The 1911-380’s super-mild recoil combined with the naturally excellent ergonomics of the 1911 design makes the 1911-380 an absolute joy to shoot. The single action only pistol’s trigger is exactly what you’d expect from 1911…light and crisp. It’s incredibly easy to produce nice, tight groups with this gun within 10 yards. It’s fired all the rounds I’ve fed it flawlessly, without incident.
I’m not a fan of tiny guns, and the 1911-380 is not a tiny gun. In my experience the tiny pocket .380 Autos currently available on the market are unpleasant to shoot, difficult to manipulate because the controls are so small, and hard to shoot consistently well from shot to shot. As a result, they don’t make good range guns because they are not that much fun to practice with. That’s why I personally have no interest in owning a defensive pistol any smaller in size than the 1911-380.
Simply, the Browning 1911-380 semi-auto pistol is a lot of fun and extremely easy to shoot well. I know I can consistently hit what I’m aiming at from shot to shot, no matter how quickly I have to pull the trigger.
While I generally don’t like to carry a gun chambered in a round smaller than a 9mm, in certain situations it’s necessary. In those situations, I wouldn’t hesitate to strap on my 1911-380 and head out the door. This pistol would be a great option for those with smaller hands looking for a lighter weight, easier-recoiling handgun.
Note that my 1911-380 Black Label Pro Speed was a limited run model that is no longer in production.

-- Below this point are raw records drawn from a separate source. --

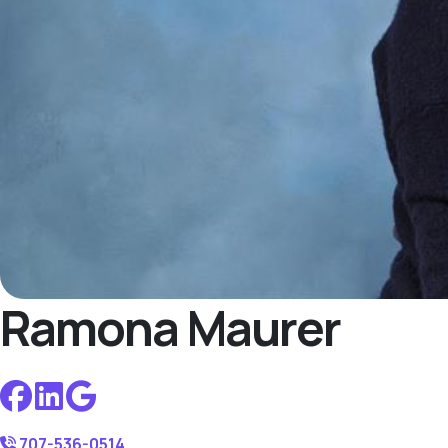
Ramona Maurer
707-536-0514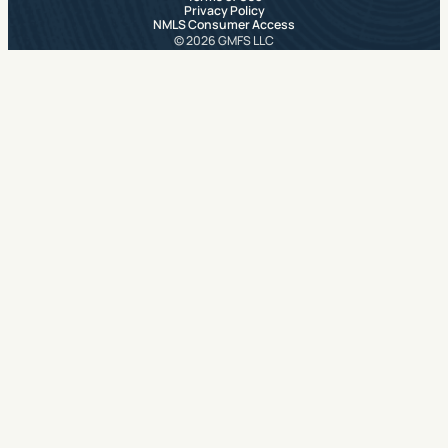
Privacy Policy
NMLS Consumer Access
© 2026 GMFS LLC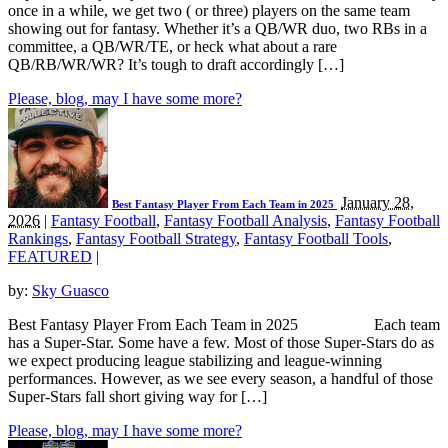
once in a while, we get two ( or three) players on the same team
showing out for fantasy. Whether it’s a QB/WR duo, two RBs in a
committee, a QB/WR/TE, or heck what about a rare
QB/RB/WR/WR? It’s tough to draft accordingly […]
Please, blog, may I have some more?
January 28,
Best Fantasy Player From Each Team in 2025
2026
|
Fantasy Football
,
Fantasy Football Analysis
,
Fantasy Football
Rankings
,
Fantasy Football Strategy
,
Fantasy Football Tools
,
FEATURED
|
by:
Sky Guasco
Best Fantasy Player From Each Team in 2025 Each team
has a Super-Star. Some have a few. Most of those Super-Stars do as
we expect producing league stabilizing and league-winning
performances. However, as we see every season, a handful of those
Super-Stars fall short giving way for […]
Please, blog, may I have some more?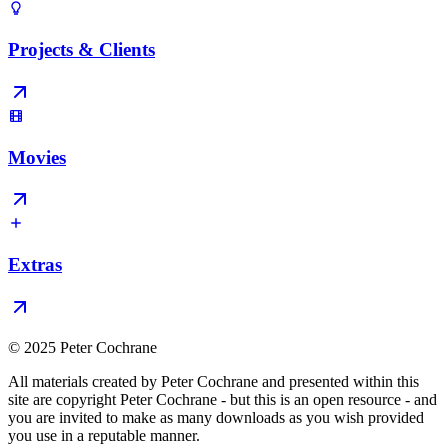
Projects & Clients
Movies
Extras
© 2025 Peter Cochrane
All materials created by Peter Cochrane and presented within this
site are copyright Peter Cochrane - but this is an open resource - and
you are invited to make as many downloads as you wish provided
you use in a reputable manner.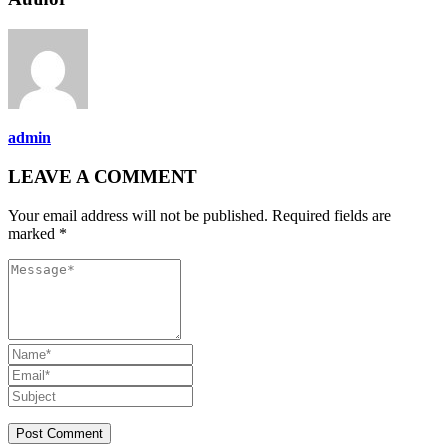
admin
LEAVE A COMMENT
Your email address will not be published. Required fields are
marked *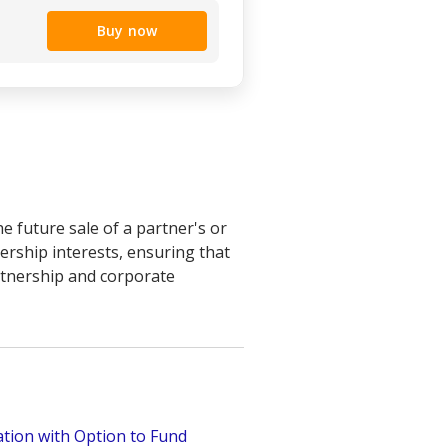
Buy now
 future sale of a partner's or
ership interests, ensuring that
artnership and corporate
tion with Option to Fund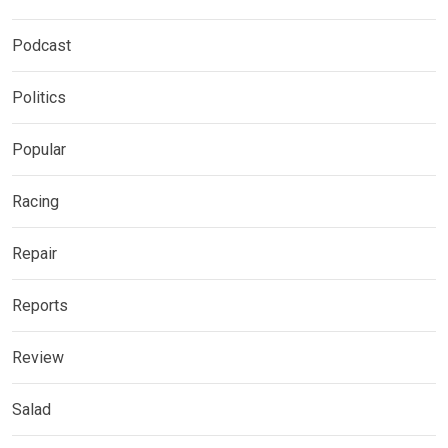
Podcast
Politics
Popular
Racing
Repair
Reports
Review
Salad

But Browning makes a dozen similar models in both compact and full-length version with various combinations of features.
Specifications: Browning 1911-380 Black Label Pro Speed
Caliber: .380 ACP
Capacity: 8 rounds
Overall Length: 7.5″
Barrel Length: 4.25″
Weight: 18 oz.
Finish: ATACS-AU camo frame and grips, matte black receiver and slide
MSRP: $700 (about $600 retail)
Ratings (out of five stars):
Style and Appearance * * * * *
Come on, it’s a 1911. Is there a better looking handgun? Anywhere?
Customization * *
Other than grips, there isn’t a huge aftermarket for parts and accessories.
Reliability * * * * *
Accuracy * * * *
I had no problem shooting 2” and smaller groups within 10 yards unsupported. I would imagine with more practice I can cut group size noticeably. I’m certainly going to try.
Overall * * * *
Whether you’re a fan of 1911 pistols or not, this gun is a joy to shoot and very easy to carry concealed. Its light recoil and excellent trigger make it a great option for those who don’t want to carry something bigger and heavier for self-defense. You can’t go wrong with any of the Browning 1911 pistols.